## WORK INSTRUCTION
Copy all the entries below exactly, but not the pictures.

## DATA TO USE

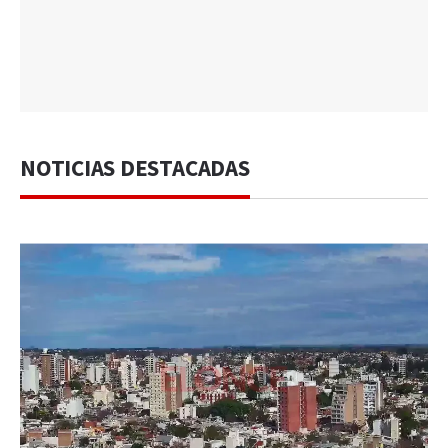
NOTICIAS DESTACADAS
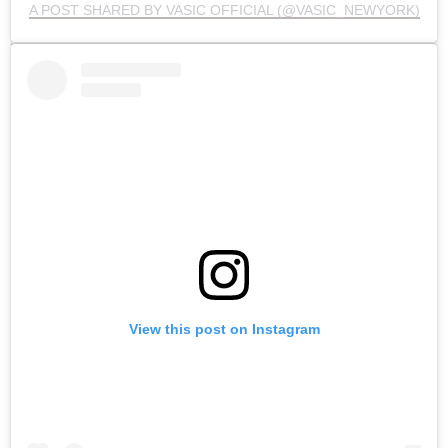
A POST SHARED BY VASIC OFFICIAL (@VASIC_NEWYORK)
View this post on Instagram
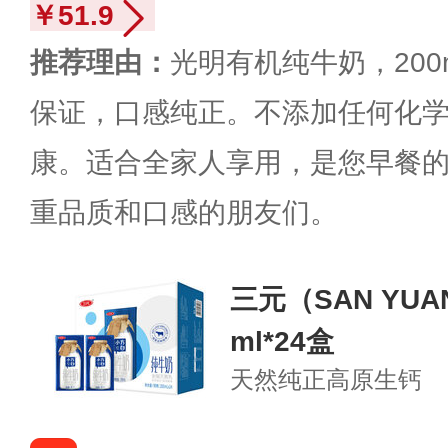
￥51.9
推荐理由：
光明有机纯牛奶，200
保证，口感纯正。不添加任何化
康。适合全家人享用，是您早餐
重品质和口感的朋友们。
三元（SAN YU
ml*24盒
天然纯正
高原生钙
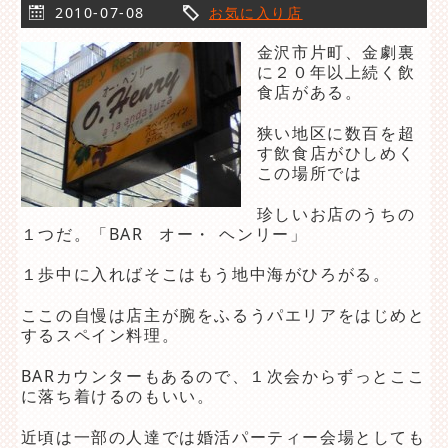
2010-07-08
お気に入り店
金沢市片町、金劇裏
に２０年以上続く飲
食店がある。
狭い地区に数百を超
す飲食店がひしめく
この場所では
珍しいお店のうちの
１つだ。「BAR オー・ ヘンリー」
１歩中に入ればそこはもう地中海がひろがる。
ここの自慢は店主が腕をふるうパエリアをはじめと
するスペイン料理。
BARカウンターもあるので、１次会からずっとここ
に落ち着けるのもいい。
近頃は一部の人達では婚活パーティー会場としても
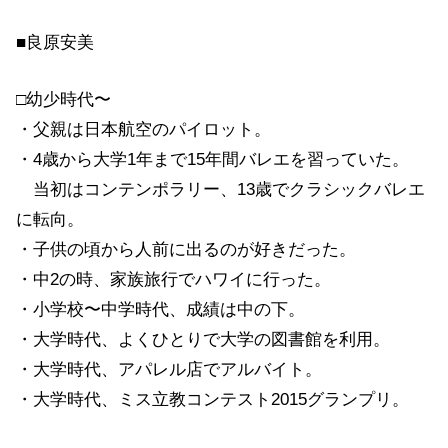
■良原安美
□幼少時代〜
・父親は日本航空のパイロット。
・4歳から大学1年まで15年間バレエを習っていた。
当初はコンテンポラリー、13歳でクラシックバレエ
に転向。
・子供の頃から人前に出るのが好きだった。
・中2の時、家族旅行でハワイに行った。
・小学校〜中学時代、成績は中の下。
・大学時代、よくひとりで大学の図書館を利用。
・大学時代、アパレル店でアルバイト。
・大学時代、ミス立教コンテスト2015グランプリ。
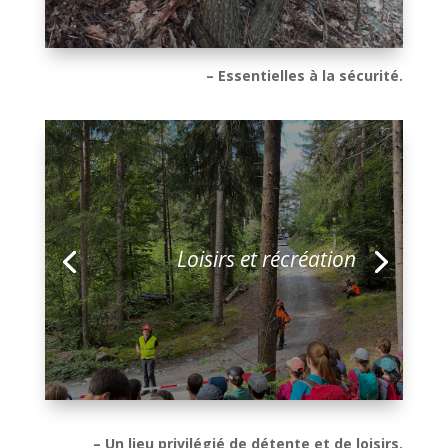
– Essentielles à la sécurité.
Loisirs et récréation
– Un lieu privilégié de détente et de loisirs.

## TASK OUTPUT
NOTICIAS DESTACADAS
A POST SHARED BY VASIC OFFICIAL (@VASIC_NEWYORK)
View this post on Instagram
￥51.9
推荐理由：
光明有机纯牛奶，200
保证，口感纯正。不添加任何化
康。适合全家人享用，是您早餐
重品质和口感的朋友们。
三元（SAN YU
ml*24盒
天然纯正
高原生钙
2010-07-08
お気に入り店
金沢市片町、金劇裏
に２０年以上続く飲
食店がある。
狭い地区に数百を超
す飲食店がひしめく
この場所では
珍しいお店のうちの
１つだ。「BAR オー・ ヘンリー」
１歩中に入ればそこはもう地中海がひろがる。
ここの自慢は店主が腕をふるうパエリアをはじめと
するスペイン料理。
BARカウンターもあるので、１次会からずっとここ
に落ち着けるのもいい。
近頃は一部の人達では婚活パーティー会場としても
■良原安美
□幼少時代〜
・父親は日本航空のパイロット。
・4歳から大学1年まで15年間バレエを習っていた。
当初はコンテンポラリー、13歳でクラシックバレエ
に転向。
・子供の頃から人前に出るのが好きだった。
・中2の時、家族旅行でハワイに行った。
・小学校〜中学時代、成績は中の下。
・大学時代、よくひとりで大学の図書館を利用。
・大学時代、アパレル店でアルバイト。
・大学時代、ミス立教コンテスト2015グランプリ。
– Essentielles à la sécurité.
Loisirs et récréation
– Un lieu privilégié de détente et de loisirs.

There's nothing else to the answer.